#### [EXERCISE OBJECTIVE]
After counting the lines below that contain "avec", reply with that number alone.

#### [SOURCE MATERIAL]
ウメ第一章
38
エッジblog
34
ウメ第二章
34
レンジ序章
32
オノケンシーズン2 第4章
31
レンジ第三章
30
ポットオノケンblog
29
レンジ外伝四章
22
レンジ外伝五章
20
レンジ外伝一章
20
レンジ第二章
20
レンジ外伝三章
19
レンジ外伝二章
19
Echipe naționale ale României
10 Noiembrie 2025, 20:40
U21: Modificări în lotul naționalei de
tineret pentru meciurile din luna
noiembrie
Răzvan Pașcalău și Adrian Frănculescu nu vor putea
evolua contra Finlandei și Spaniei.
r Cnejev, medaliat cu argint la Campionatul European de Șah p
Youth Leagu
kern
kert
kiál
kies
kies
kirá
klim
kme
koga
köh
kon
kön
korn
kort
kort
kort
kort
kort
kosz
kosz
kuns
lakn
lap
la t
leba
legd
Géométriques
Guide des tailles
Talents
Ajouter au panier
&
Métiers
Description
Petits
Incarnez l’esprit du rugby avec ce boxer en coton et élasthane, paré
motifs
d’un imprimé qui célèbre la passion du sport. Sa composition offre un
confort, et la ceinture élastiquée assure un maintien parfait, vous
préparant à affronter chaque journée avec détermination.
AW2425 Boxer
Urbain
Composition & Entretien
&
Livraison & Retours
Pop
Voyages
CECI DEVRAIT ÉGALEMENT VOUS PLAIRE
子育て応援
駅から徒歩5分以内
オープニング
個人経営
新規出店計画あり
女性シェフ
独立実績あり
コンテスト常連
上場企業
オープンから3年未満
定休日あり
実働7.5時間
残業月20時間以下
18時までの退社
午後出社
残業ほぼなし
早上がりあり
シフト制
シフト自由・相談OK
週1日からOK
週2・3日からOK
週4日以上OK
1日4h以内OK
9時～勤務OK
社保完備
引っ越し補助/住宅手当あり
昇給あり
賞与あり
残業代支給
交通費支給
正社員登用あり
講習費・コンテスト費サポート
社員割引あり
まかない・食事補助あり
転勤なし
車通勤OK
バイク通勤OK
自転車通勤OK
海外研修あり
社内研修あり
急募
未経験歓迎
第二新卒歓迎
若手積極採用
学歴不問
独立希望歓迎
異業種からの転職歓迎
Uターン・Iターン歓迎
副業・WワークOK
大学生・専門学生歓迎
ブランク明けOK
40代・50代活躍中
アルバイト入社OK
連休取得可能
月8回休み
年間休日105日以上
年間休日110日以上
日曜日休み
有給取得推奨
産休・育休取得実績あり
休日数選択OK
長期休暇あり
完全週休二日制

#### [EXERCISE SOLUTION]
2